It says something that a new OS X release is an event to be celebrated in the Mac world, whereas even a Windows service pack is approached with trepidation and furious backup-taking. And while forums across the world are filled with moaning about recalcitrant Vista installs and pining for the good ol’ XP days (remember how much fun those were pre-SP2?), I’m enjoying Mac OS X 10.5.
Leopard isn’t without flaws though, and I suppose you have to give the benefit of the doubt to any new OS release to a certain extent. Here’s what I think so far. Mac geekery will follow.
The new Finder is a good improvement that’s been needed for a while. I like it and the only feature that I really want is a way to easily set the default window size and layout style so that I can set certain folders to open in Cover Flow (awesome way to navigate images and PDFs, incidentally), etc.
Quick Look is probably the thing that I’m going to use the most. I have a lot of similarly-titled Word documents that I rely on Spotlight to look through and this just adds another way to quickly navigate documents.

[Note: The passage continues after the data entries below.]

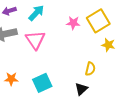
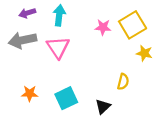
cyan arrow: (36, 13) -> (59, 15), turned -36
black triangle: (81, 89) -> (103, 107), moved

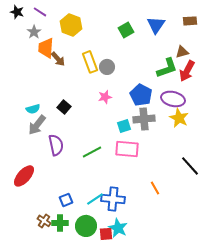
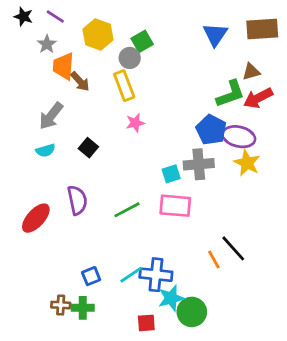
brown rectangle: (190, 21) -> (262, 29), size x1.6
green square: (126, 30) -> (142, 41), moved
gray circle: (107, 67) -> (130, 58), moved
red arrow: (187, 71) -> (258, 98), turned 35
blue pentagon: (141, 95) -> (211, 130), moved
pink star: (105, 97) -> (135, 123), moved
gray arrow: (37, 125) -> (51, 116), moved
black line: (190, 166) -> (233, 248), moved
red ellipse: (24, 176) -> (36, 218), moved
brown cross: (44, 221) -> (61, 305), turned -32
green circle: (86, 226) -> (192, 312), moved
cyan star: (118, 228) -> (171, 298), moved, turned 30

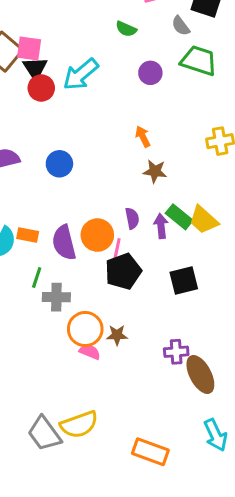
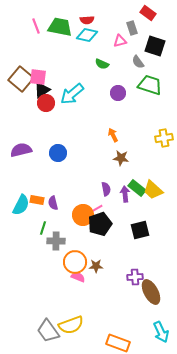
black triangle: (35, 68) -> (42, 90), turned 30
orange circle: (97, 235) -> (83, 215), moved
purple semicircle: (64, 243) -> (53, 203), moved, size x0.6
pink line: (117, 249) -> (96, 209), turned 48

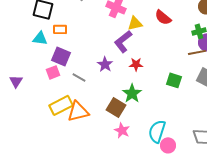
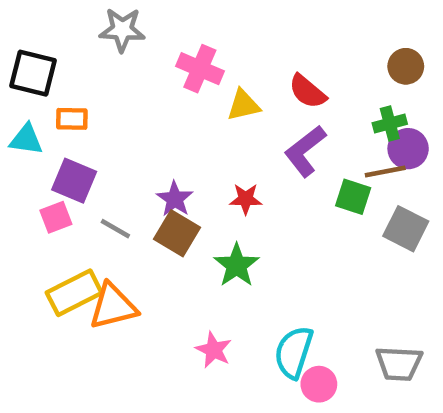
purple L-shape: (123, 41) -> (305, 151), moved
green square: (174, 80) -> (353, 197), moved
brown square: (116, 107) -> (177, 233), moved

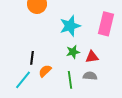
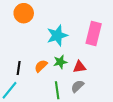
orange semicircle: (45, 71) -> (41, 66), moved
gray semicircle: (90, 76) -> (77, 86), turned -48

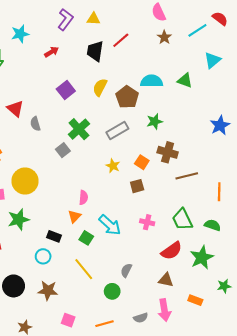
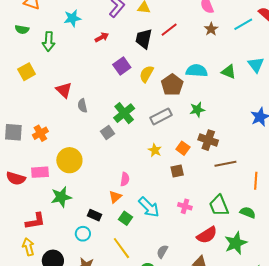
cyan triangle: (212, 60) -> (256, 65), moved, turned -30
purple square: (66, 90) -> (122, 66), moved

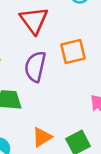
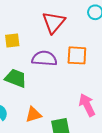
purple semicircle: (35, 67) -> (44, 58), turned 65

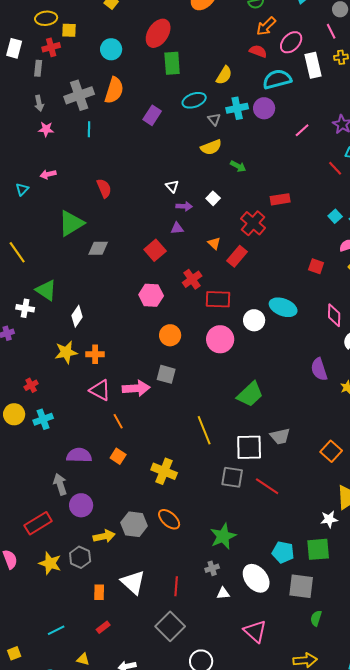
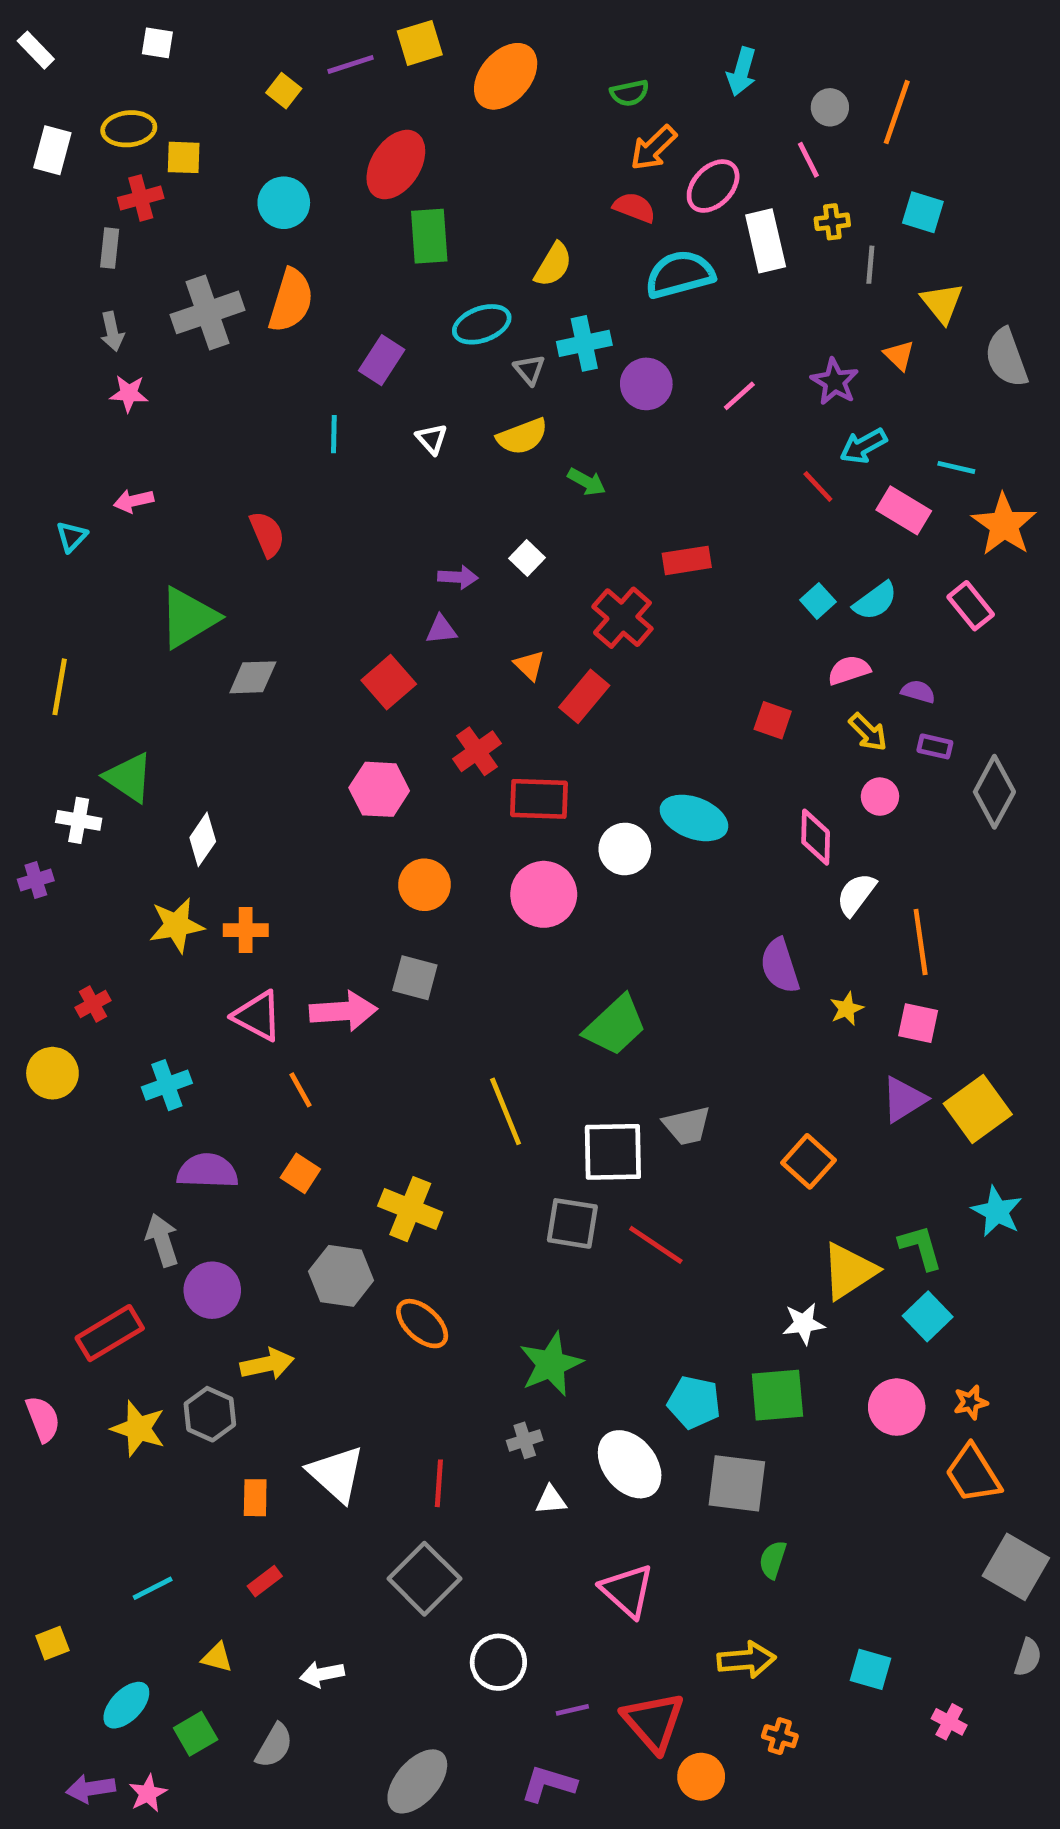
white rectangle: (14, 48) -> (52, 150), moved
purple circle: (264, 108) -> (646, 384), moved
cyan line: (89, 129) -> (334, 434), moved
white triangle: (172, 186) -> (432, 439), moved
yellow line: (17, 252) -> (60, 687), turned 45
cyan cross: (43, 419) -> (167, 1085), moved
gray hexagon: (134, 524) -> (341, 1276), moved

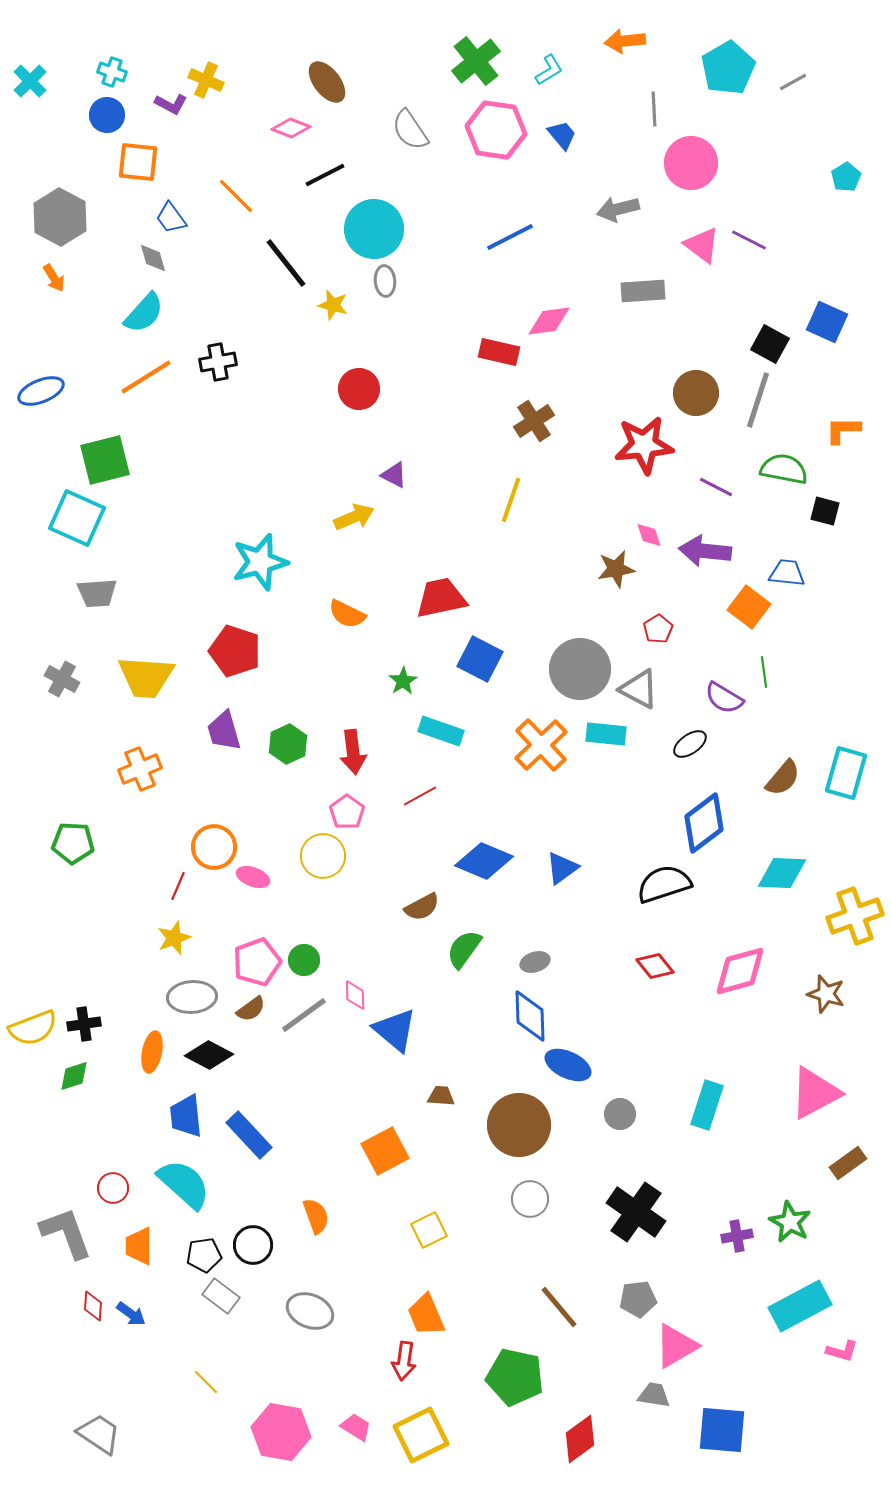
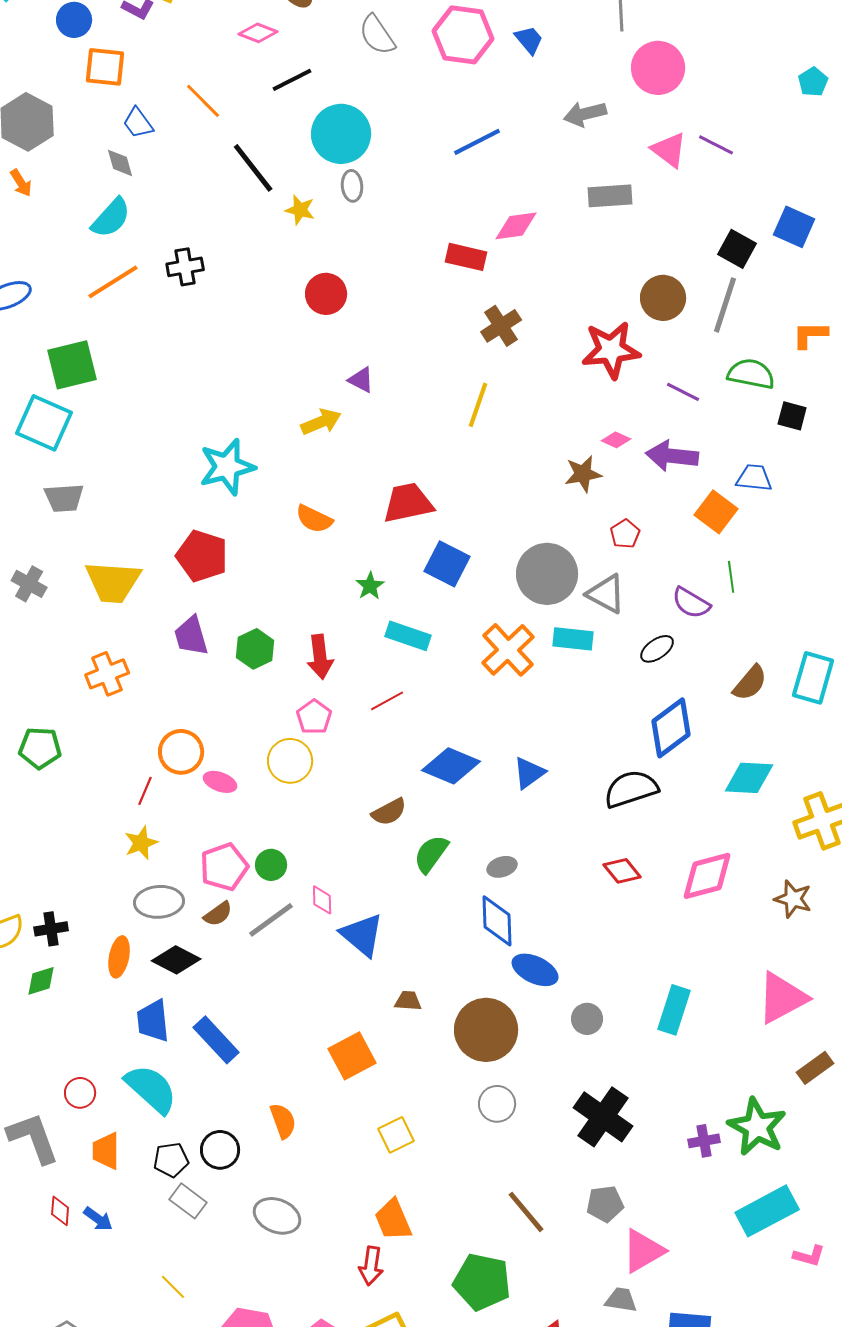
pink diamond: (649, 535) -> (616, 440), turned -48
green star: (790, 1222) -> (757, 1127), size x1.4

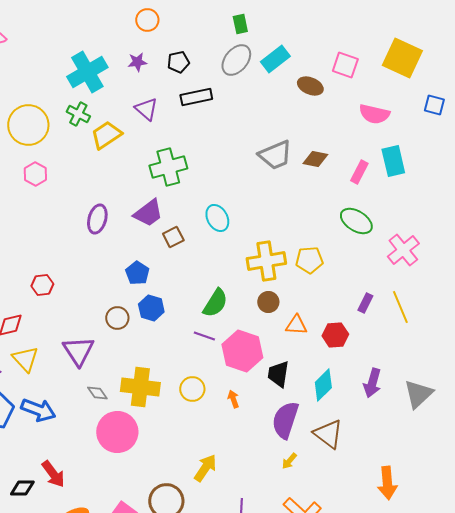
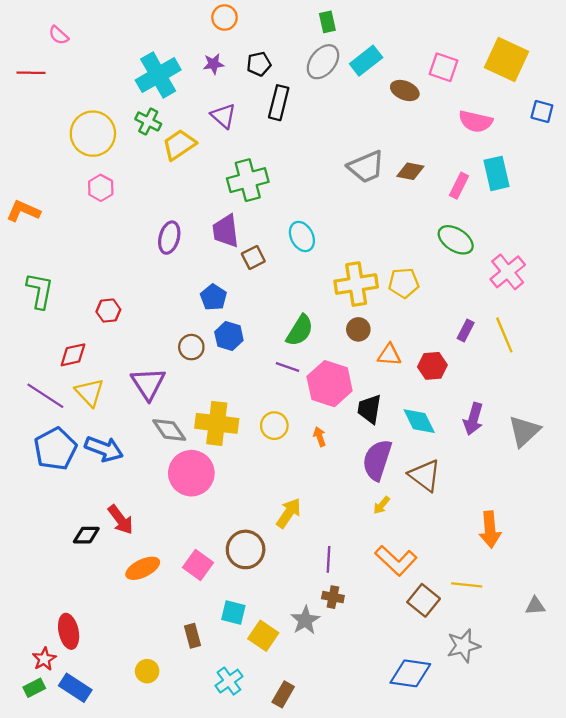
black rectangle: (196, 97) -> (279, 103), turned -64
purple trapezoid: (148, 213) -> (226, 231), turned 120
cyan diamond: (323, 385) -> (419, 421), turned -72
gray diamond: (97, 393) -> (169, 430), size x1.5

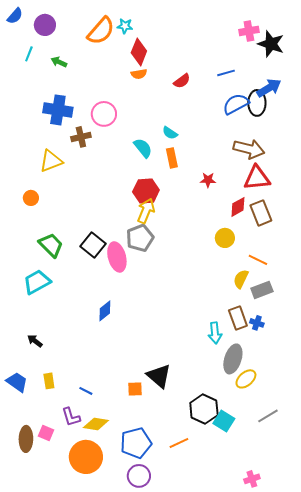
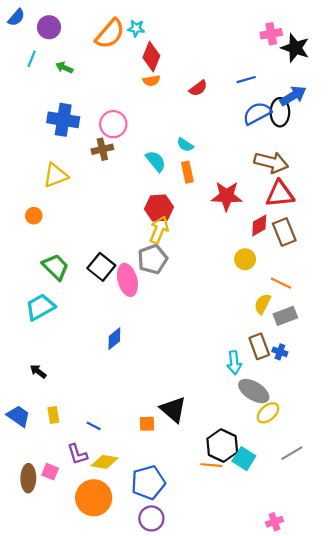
brown cross: (81, 137) -> (102, 149), moved
red star: (208, 180) -> (227, 196), size x1.8
gray ellipse: (233, 359) -> (254, 391), turned -76
orange line: (179, 443) -> (211, 465), moved, turned 30

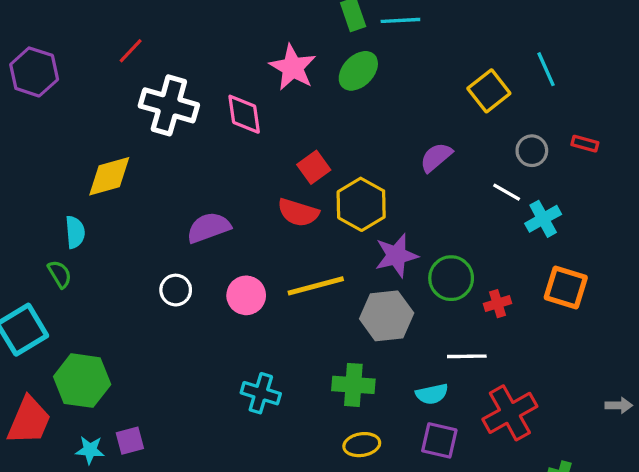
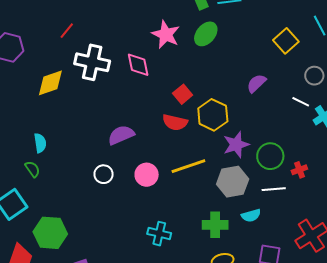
yellow diamond: (109, 176) -> (50, 83), moved
white line: (467, 356) -> (274, 189), moved
cyan semicircle: (432, 394) -> (251, 215), moved

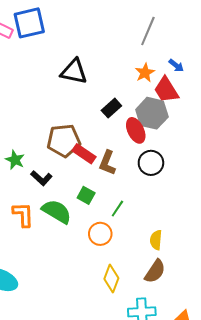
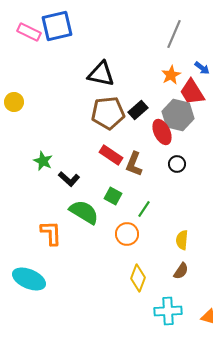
brown pentagon: (64, 141) -> (108, 113), moved
black circle: (151, 163) -> (177, 164), size x0.7
orange L-shape: (23, 215) -> (51, 233), moved
brown semicircle: (155, 271) -> (181, 271), size x0.7

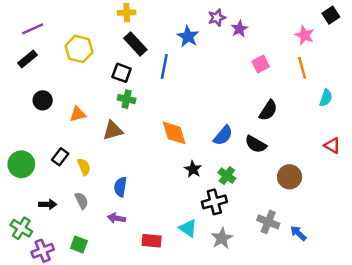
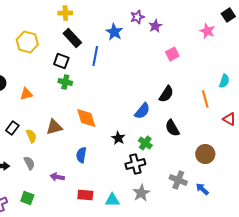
orange line: (302, 68) -> (205, 99), moved
black semicircle: (268, 110) -> (166, 94), moved
brown triangle: (113, 130) -> (54, 127), moved
orange diamond: (174, 133) -> (86, 118), moved
black semicircle: (256, 144) -> (172, 128), moved, turned 30
brown circle: (290, 177) -> (205, 154), moved
blue semicircle: (120, 187) -> (81, 155), moved
cyan triangle: (188, 228) -> (112, 200), moved, turned -35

Spaces is quite useful when you’re doing something that involves a lot of different programs. I was doing some website work earlier and so had the play programs (Camino, Adium, iTunes) open in one, TextWrangler (text editor) and Transmit (FTP) open in the other, and Photoshop open in the third one. It definitely makes things less cluttered when you’re working with limited screen space and don’t want to keep minimising and hiding programs to keep them out of the way. Too bad that it can’t magically add more RAM though, eh?